I think Helios was the first of the major Greek Gods to receive a holy halo of goodness, coming naturally from his association with the Sun. Gradually poor old Helios was blended into the rampant transcending God, Apollo, who nicked the aura of Helios to form a sort of dual God (who of course starred in the fantastic original Star Trek episode, Who Mourns for Adonais?):
Obviously, this halo was stolen most notably by Sol Invictus, the Roman God, and then by the fully-transcendent Christian God, Jesus H. Christ, a sort of combination of Horus, Sol Invictus, and Apollo-Helios, who was never officially a "Sun God", just a "Son of God" (a pun memorably played upon in the original Star Trek episode, Bread and Circuses):
But neither of these original Gods is a patch on our modern Sun God wonder, who is now being photographed, without shame, under a halo of His very own:
I wandered around the Egyptian temples in Karnak and Luxor once, wondering how the Egyptian people could fool themselves into thinking that each new Pharaoh truly was a reincarnation of Amun, their major Sun God.

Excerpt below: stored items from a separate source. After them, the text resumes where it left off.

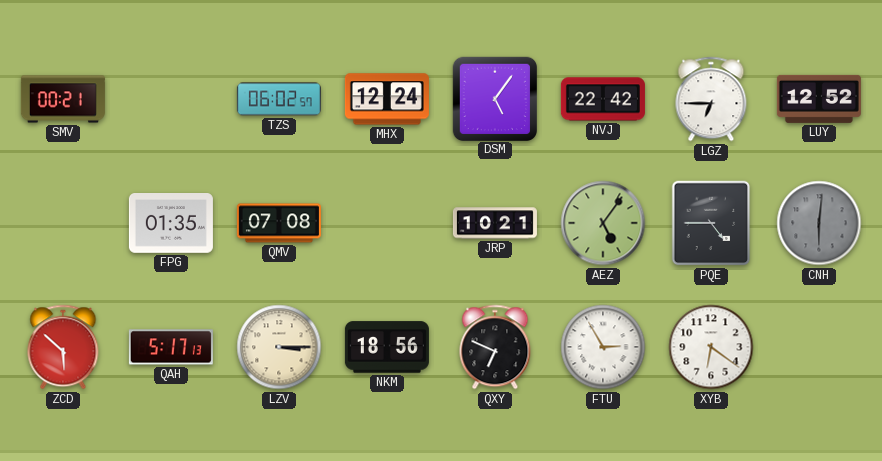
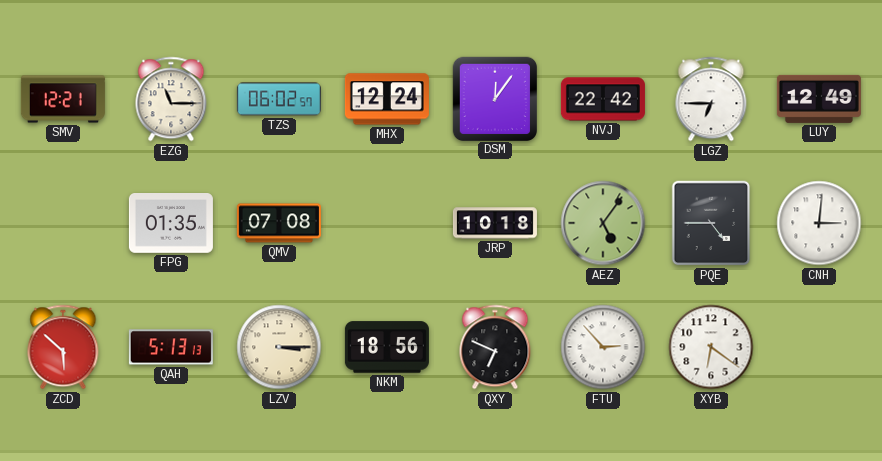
SMV: 00:21 -> 12:21
EZG: none -> 11:15
DSM: 5:06 -> 12:06
LUY: 12:52 -> 12:49
JRP: 10:21 -> 10:18
CNH: 6:01 -> 3:01
CNH dial: grey -> white
QAH: 5:17 -> 5:13
FTU: 2:55 -> 2:53
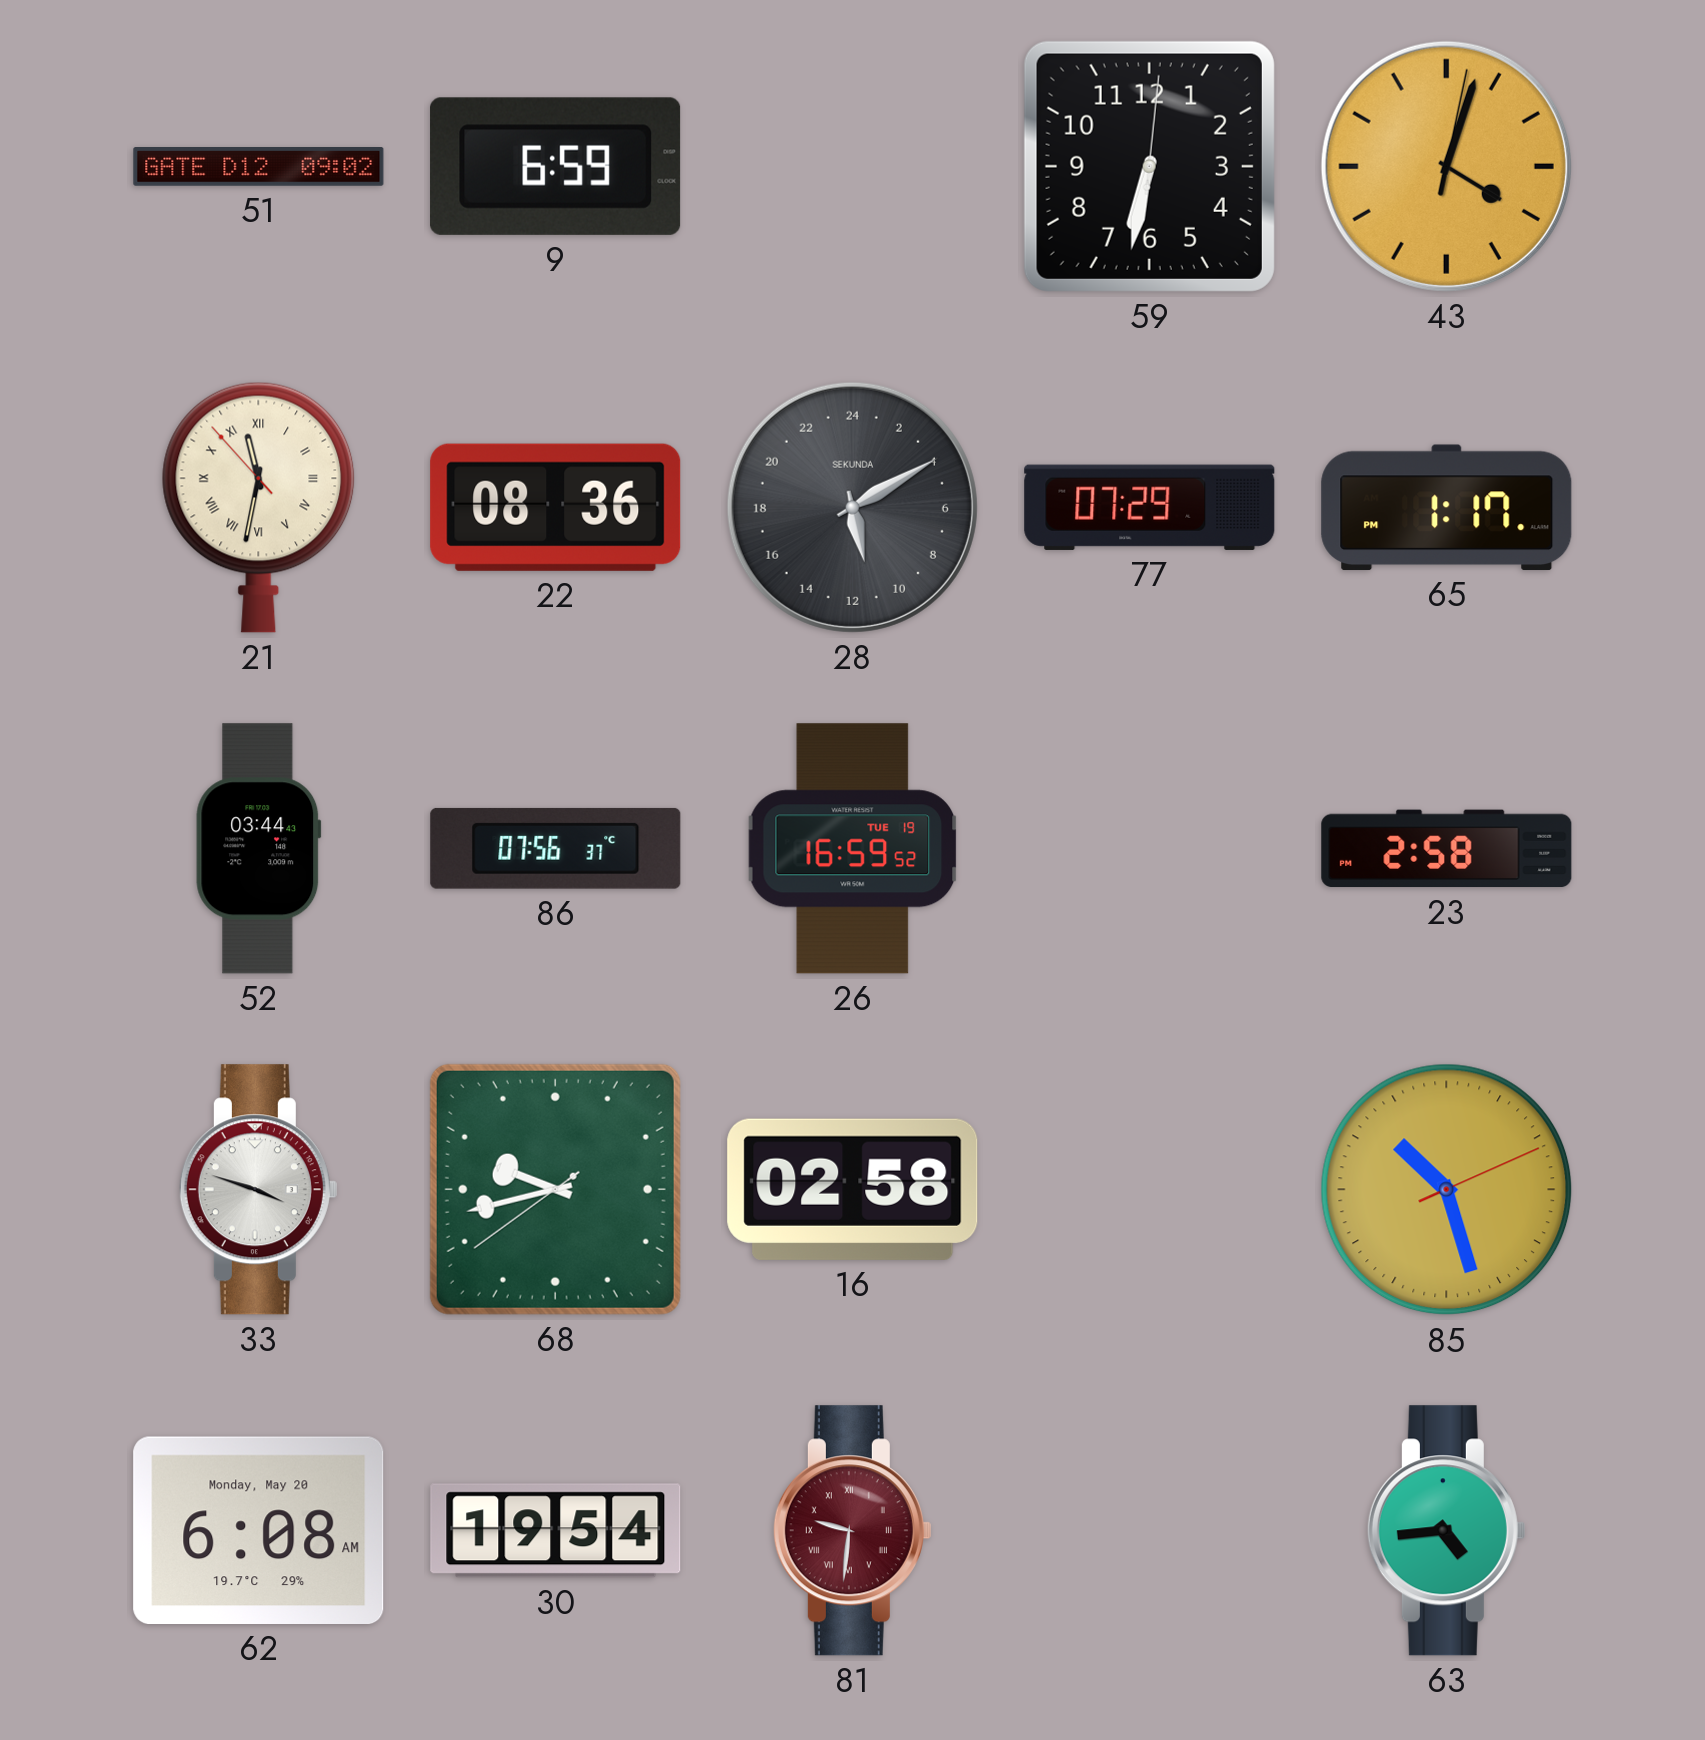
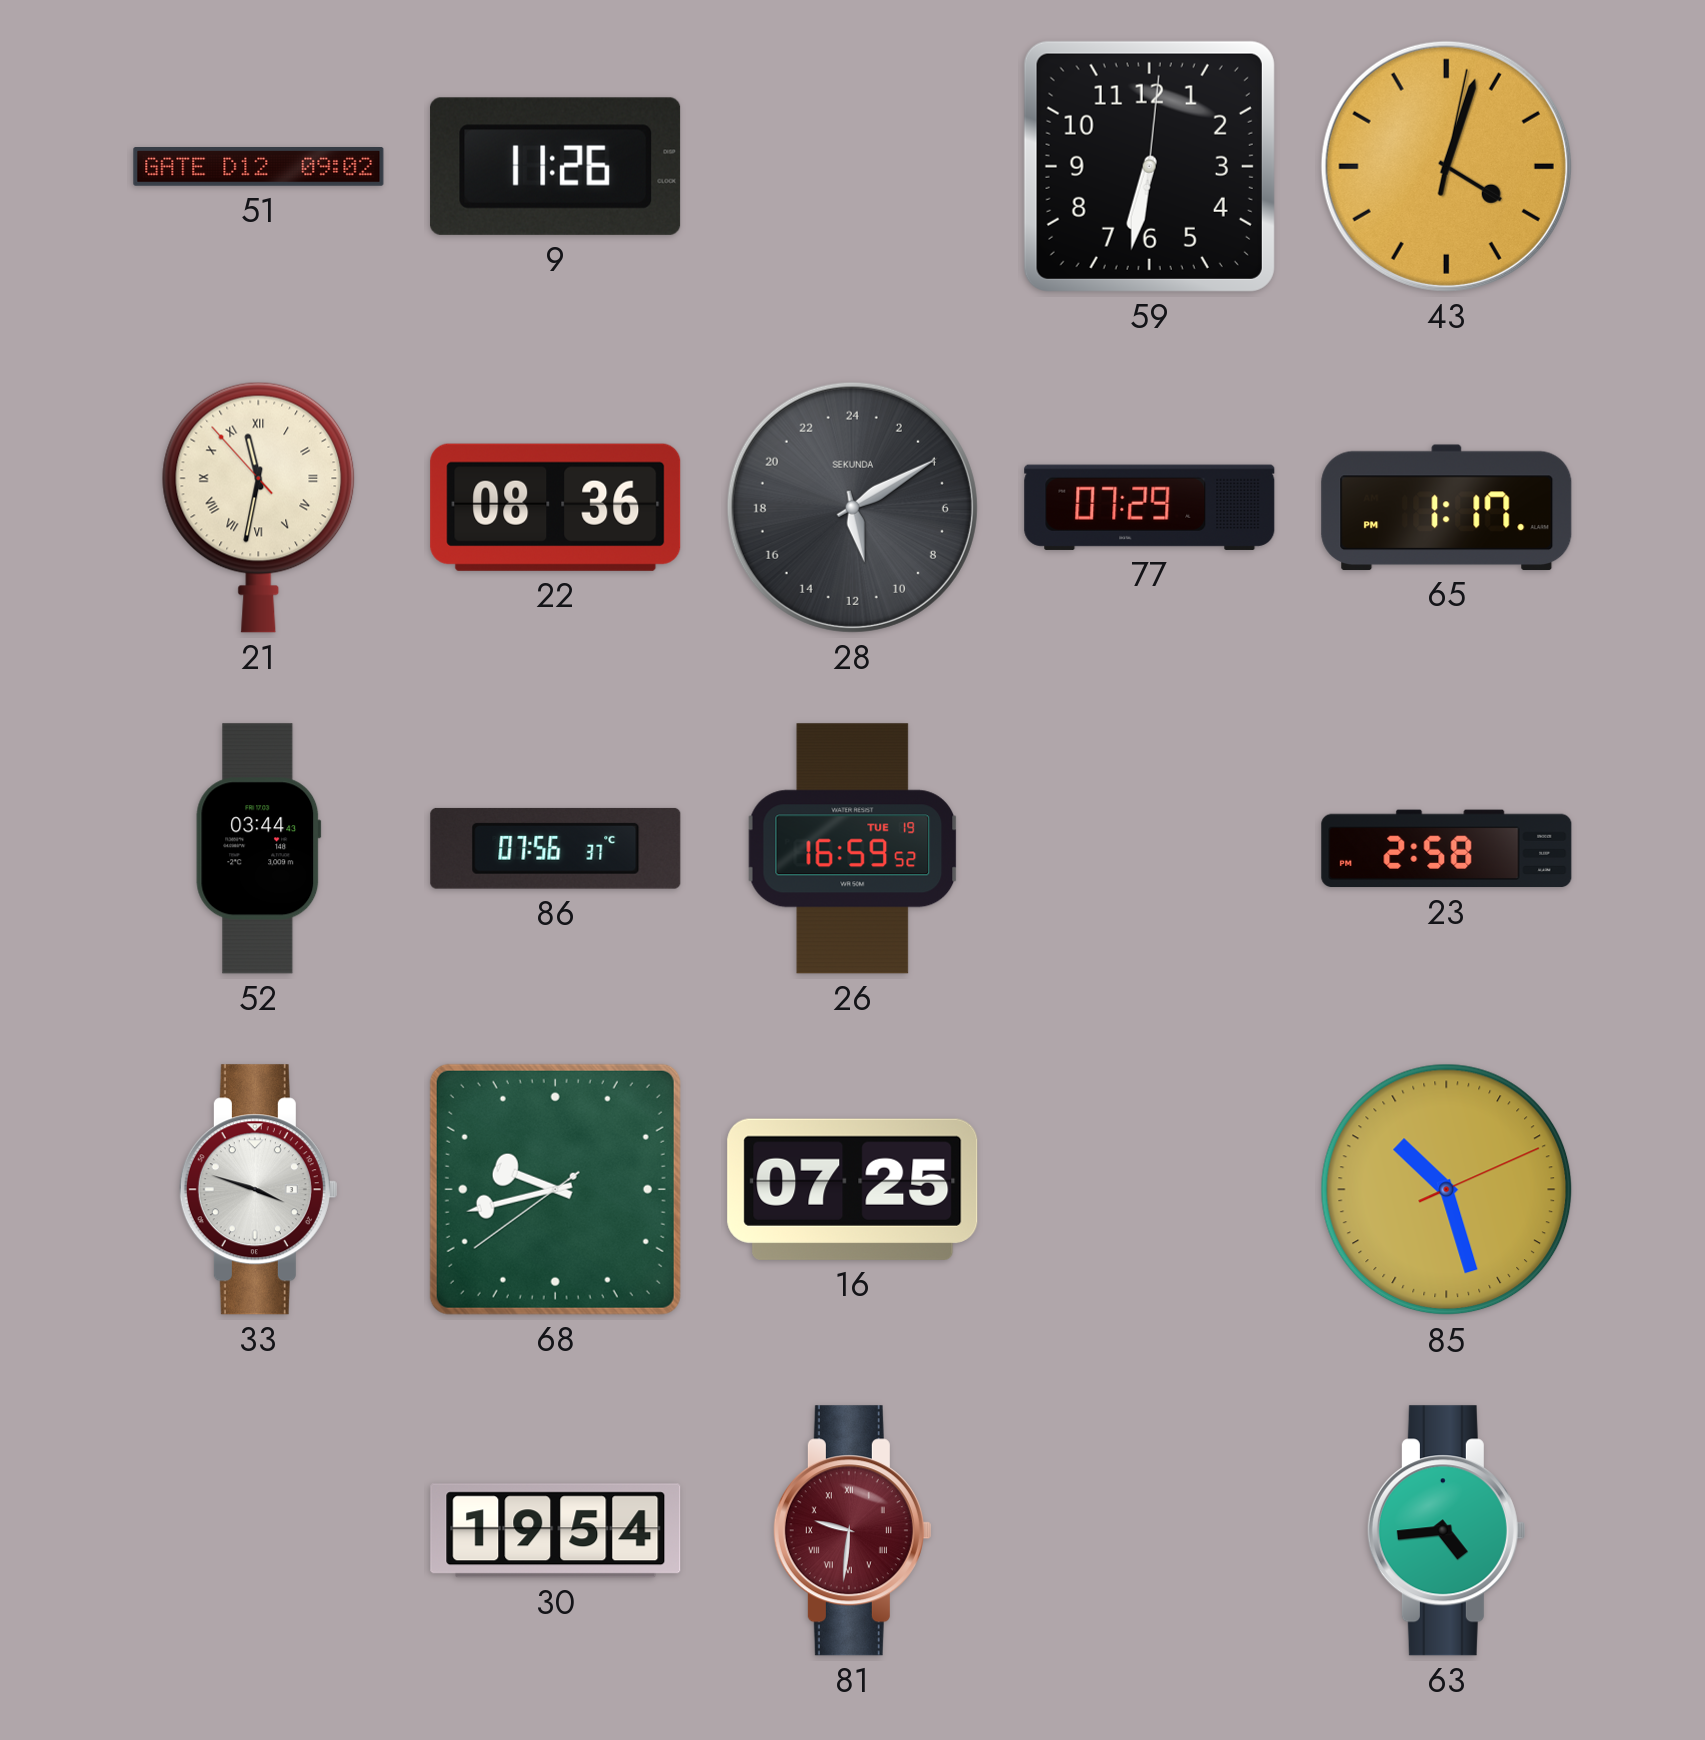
9: 6:59 -> 11:26
16: 02:58 -> 07:25
62: 6:08 -> none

Surely they could not have been that deluded, I thought to myself. But now I think I know much better.
But why has the land which gave us the modern miracle of Star Trek, allowed itself to mentally regress so far back, by almost 4,000 years? Captain James T. Kirk, a true God if you ask me, if he came back again, would be truly ashamed of them. No wonder when he did come back, a few years ago, he preferred the company of whales.
Fortunately, the Egyptians were not always fooled by their Pharaohs. The one who took Sun worship to the extreme, Akhenaten, made them move their capital, and almost taxed Egypt out of existence. He claimed divine powers from the Sun, as in the photo below, in which he is praying for a bail-out:
After a period in which he was worshipped as a living God, the Egyptians eventually grew tired of Akhenaten's waste and profligacy and tossed him off his throne. But what's really remarkable is who he looks like, close up. Who does this remind you of?:
Out of Africa, indeed.
Surely there's got to be a Hollywood movie script in there, somewhere, involving the Starship Enterprise, time travel, and the rescuing of Akhenaten before the mob broke down his doors? And what better job for a former real-life Egyptian Pharaoh could there be other than US President?
If this plot-line does ever turn up at a movie house, near you, remember you read it here first.